La 15è édition du Festival International de Théâtre Professionnel de Ben M’Sik aura lieu du 3 au 7 juin 2026, a annoncé « La troupe Espace Village pour la création » dans un communiqué.
Le clou de cette édition, placée sous le thème: « Casablanca, capitale du théâtre et de la beauté », sera l’hommage à l’acteur Mohammed Miftah, en reconnaissance de son apport indéniable et considérable à l’enrichissement et à l’épanouissement de la scène artistique nationale.
Est-il besoin de présenter Mohamed Miftah?
Né en 1947 à Hay Mohammadi[, à Casablanca, Mohamed Miftah découvre tôt la passion des planches. Vers la fin des années 1950, il fréquente la maison des jeunes de son quartier natal Hay Mohammedi, où il joue et met en scène des pièces de théâtre comme Le coffre ou Karkour sidna Cheikh. À cette époque, Taïb Saddiki recrutait des acteurs talentueux à Hay Mohammedi. Mohamed Miftah rejoint la troupe et joue aux côtés de Boujmaâ, Larbi Batma, Omar Sayed (tous les deux membres de Nass El Ghiwane), Abdellatif Hilal (etc.) dans une dizaine de pièces de théâtre mises en scène par Taïb Saddiki. Ce qui ne l’empêche pas de travailler avec d’autres metteurs en scène comme Hamid Zoughi, Abderrahman El Khayat.
Vers le milieu des années 1960, la télévision marocaine est à ses balbutiements. Mohamed Miftah fait partie des premiers acteurs des fictions télévisées. Il joue dans Al Moutarada (la poursuite, en français) de Ahmed Haïdar et collabore avec d’autres réalisateurs comme Chakib Ben Omar, Mohamed Lotfi, et bien d’autres, comme dernièrement avec Daoud Aoulad Sayed dans Une week-end à Larache.
Au cinéma, Mohamed Miftah joue dans plus d’une vingtaine de longs-métrages et est dirigé par presque tous les réalisateurs marocains à commencer par Nabyl Lahlou et en finissant par Nabyl Ayouch en passant par Moumen Smihi, Mustapha Derkaoui, Souheil Benbarka, Jilali Ferhati ou encore Mohamed Abderrahman Tazi.

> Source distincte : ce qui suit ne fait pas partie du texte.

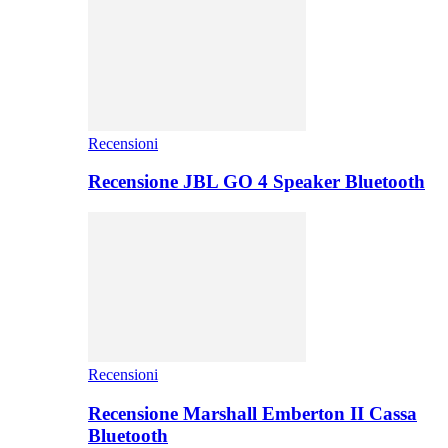
Recensioni
Recensione JBL GO 4 Speaker Bluetooth
Recensioni
Recensione Marshall Emberton II Cassa
Bluetooth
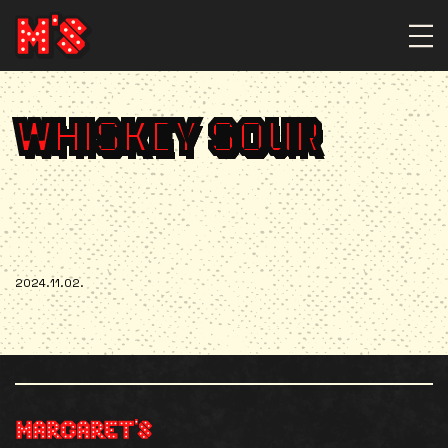
WHISKEY SOUR
2024.11.02.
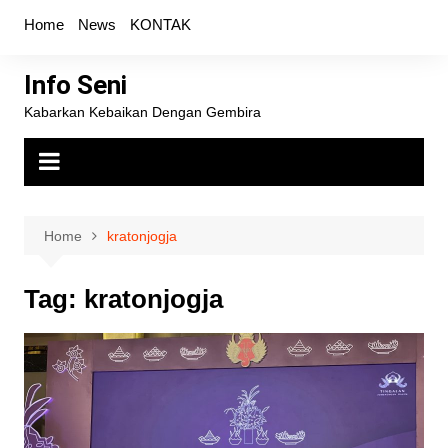
Skip
Home
News
KONTAK
to
content
Info Seni
Kabarkan Kebaikan Dengan Gembira
Home
kratonjogja
Tag:
kratonjogja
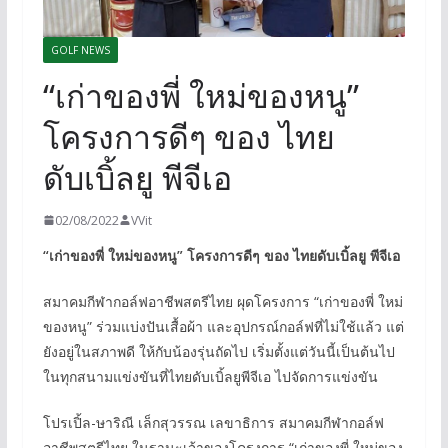
GOLF NEWS
“เก่าของพี่ ใหม่ของหนู”
โครงการดีๆ ของ ไทย
ดับเบิ้ลยู พีจีเอ
02/08/2022
VVit
“เก่าของพี่ ใหม่ของหนู” โครงการดีๆ ของ ไทยดับเบิ้ลยู พีจีเอ
สมาคมกีฬากอล์ฟอาชีพสตรีไทย ผุดโครงการ “เก่าของพี่ ใหม่
ของหนู” ร่วมแบ่งปันเสื้อผ้า และอุปกรณ์กอล์ฟที่ไม่ใช้แล้ว แต่
ยังอยู่ในสภาพดี ให้กับน้องรุ่นถัดไป เริ่มตั้งแต่วันนี้เป็นต้นไป
ในทุกสนามแข่งขันที่ไทยดับเบิ้ลยูพีจีเอ ไปจัดการแข่งขัน
โปรเปิ้ล-ษาริณี เล็กสุวรรณ เลขาธิการ สมาคมกีฬากอล์ฟ
อาชีพสตรีไทย ในฐานะเจ้าของโครงการ “เก่าของพี่ ใหม่ของ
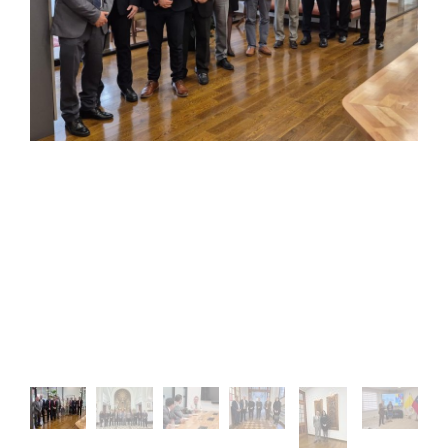
Estudiantes
Académicos
Funcionarios
Alumni
English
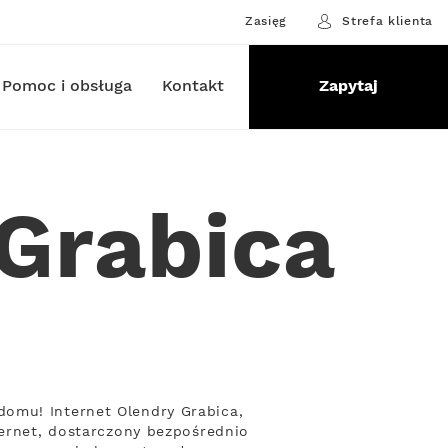
Zasięg
Strefa klienta
Pomoc i obsługa
Kontakt
Zapytaj
 Grabica
omu! Internet Olendry Grabica,
ternet, dostarczony bezpośrednio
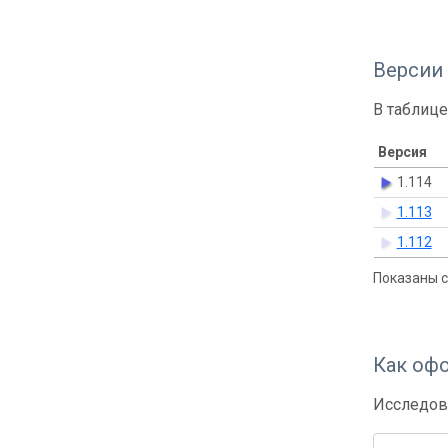
Версии
В таблице
Версия
1.114
1.113
1.112
Показаны с 
Как оф
Исследов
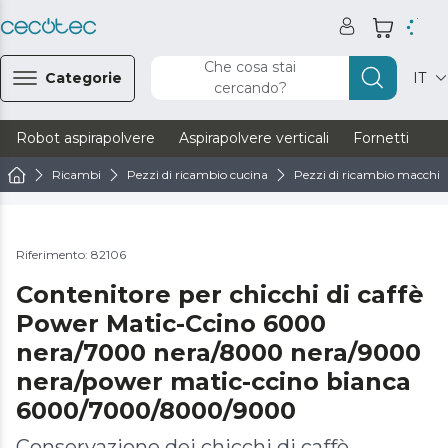
Che cosa stai
Categorie
IT
cercando?
Robot aspirapolvere
Aspirapolvere verticali
Fornetti
Ve
Ricambi
Pezzi di ricambio cucina
Pezzi di ricambio macchine
Riferimento: 82106
Contenitore per chicchi di caffè
Power Matic-Ccino 6000
nera/7000 nera/8000 nera/9000
nera/power matic-ccino bianca
6000/7000/8000/9000
Conservazione dei chicchi di caffè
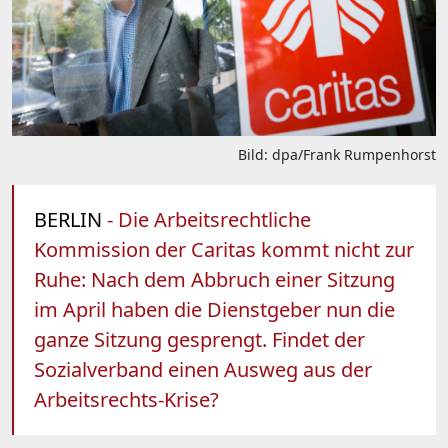
Bild: dpa/Frank Rumpenhorst
BERLIN
- Die Arbeitsrechtliche
Kommission der Caritas kommt nicht zur
Ruhe: Nach dem Abbruch einer Sitzung
im April haben die Dienstgeber nun die
ganze Sitzung gesprengt. Findet der
Sozialverband einen Ausweg aus der
Arbeitsrechts-Krise?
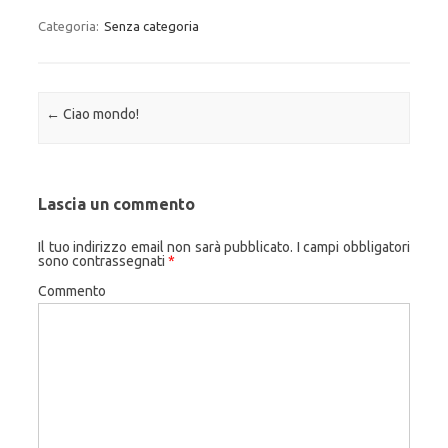
Categoria:
Senza categoria
Navigazione articolo
←
Ciao mondo!
Lascia un commento
Il tuo indirizzo email non sarà pubblicato.
I campi obbligatori
sono contrassegnati
*
Commento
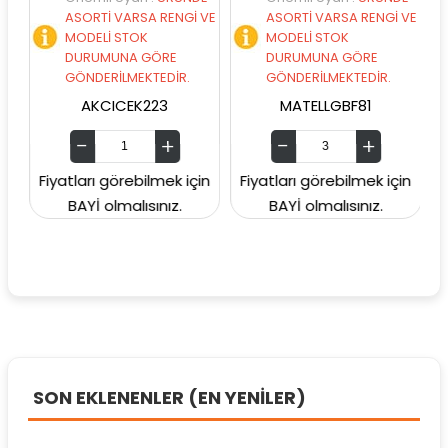
ASORTİ VARSA RENGİ VE
ASORTİ VARSA RENGİ VE
MODELİ STOK
MODELİ STOK
DURUMUNA GÖRE
DURUMUNA GÖRE
GÖNDERİLMEKTEDİR.
GÖNDERİLMEKTEDİR.
AKCICEK223
MATELLGBF81
Fiyatları görebilmek için
Fiyatları görebilmek için
Fiy
BAYİ olmalısınız.
BAYİ olmalısınız.
SON EKLENENLER (EN YENİLER)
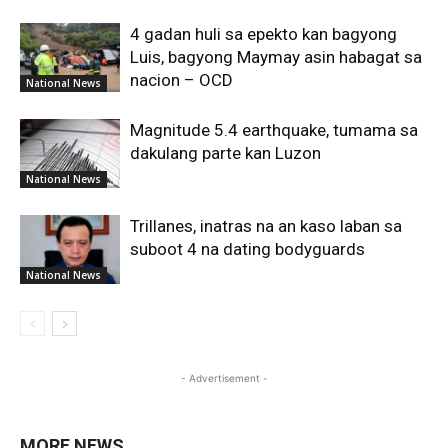
4 gadan huli sa epekto kan bagyong
Luis, bagyong Maymay asin habagat sa
nacion – OCD
National News
Magnitude 5.4 earthquake, tumama sa
dakulang parte kan Luzon
National News
Trillanes, inatras na an kaso laban sa
suboot 4 na dating bodyguards
National News
- Advertisement -
MORE NEWS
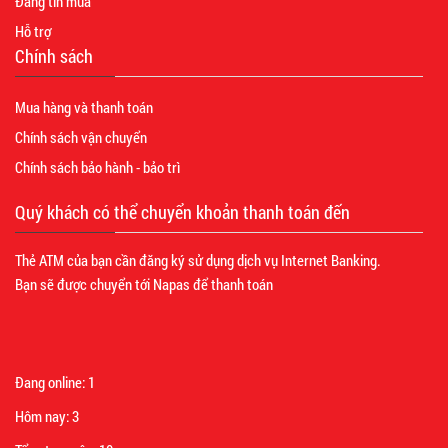
Đăng tin mua
Hỗ trợ
Chính sách
Mua hàng và thanh toán
Chính sách vận chuyển
Chính sách bảo hành - bảo trì
Quý khách có thể chuyển khoản thanh toán đến
Thẻ ATM của bạn cần đăng ký sử dụng dịch vụ Internet Banking.
Bạn sẽ được chuyển tới Napas để thanh toán
Đang online:
1
Hôm nay:
3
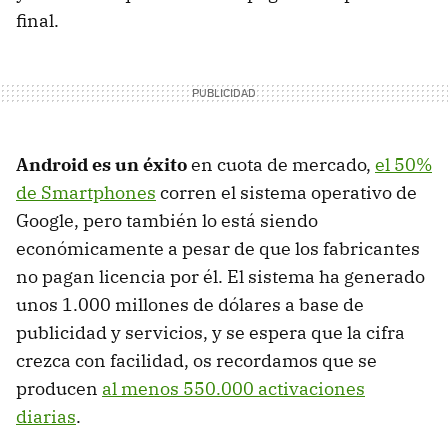
final.
Android es un éxito
en cuota de mercado,
el 50%
de Smartphones
corren el sistema operativo de
Google, pero también lo está siendo
económicamente a pesar de que los fabricantes
no pagan licencia por él. El sistema ha generado
unos 1.000 millones de dólares a base de
publicidad y servicios, y se espera que la cifra
crezca con facilidad, os recordamos que se
producen
al menos 550.000 activaciones
diarias
.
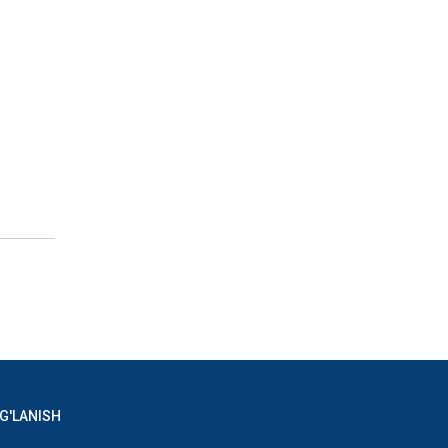
G'LANISH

Mais Mohamed Miftah n’est pas apprécié uniquement au Maroc puisqu’il fait des apparitions dans d’autres productions étrangères italiennes ou françaises ainsi que dans des productions arabes (syriennes plus précisément).
Filmographie sélective
- Al Kanfoudi de Nabil Lahlou
- L’Île de Chakerbakerben de Nabil Lahlou
- Komany de Nabil Lahlou
- La Légende de la nuit de Moumen Smihi
- Bamou de Driss Lemrini
- Première Fiction de Mustapha Derkaoui
- Les Cavaliers de la gloire de Souheil Benbarka
- L’Ombre du pharaon de Souheil Benbarka
- Mektoub de Nabyl Ayouch
- Les Amis d’hier de Hassan Benjelloun
- Yacout de Jamal Belmejdoub
- Tresses de Jilali Ferhati
- Et après de Mohamed Smaïl
- Les Voisines d’Abi Moussa de Mohamed Abderrahman Tazi
- Courts métrages
- Déjà vu de Aziz Salmy
- Trajet de Fawzi Bensaïdi
- Productions étrangères
- Ariculo due de Maurizio Zaccario
- Leïla la pure de Gabriel Axel
- Danger à Tanger de Marco Serafini
- Le Vent de la Toussaint de Gil Biaélément
- Séries arabes
- Les quatre saisons
- Saqr Koraïch
- Salaheddine El Ayoubi
- Omar ibn al-Khattab
Théâtre
- Le Maroc uni de Tayeb Saddiki
- Momou Boukherssa de Tayeb Saddiki
- Le recueil de Sidi Abderrahman El Mejdoub de Tayeb Saddiki (version 1967, et version 2018, production Fondation Tayeb Saddiki)
- El Harraz de Tayeb Saddiki
- Sidi Yassine fi tariq de Tayeb Saddiki
- La nuit de fin d’année avec Rachid El Ouali
PS: Les événements du 15 festival se tiendront, entre autres, au Grand Théâtre d’Anfa, Théâtre Sidi Blajout et au Théâtre Abdel Samad Kanfaoui.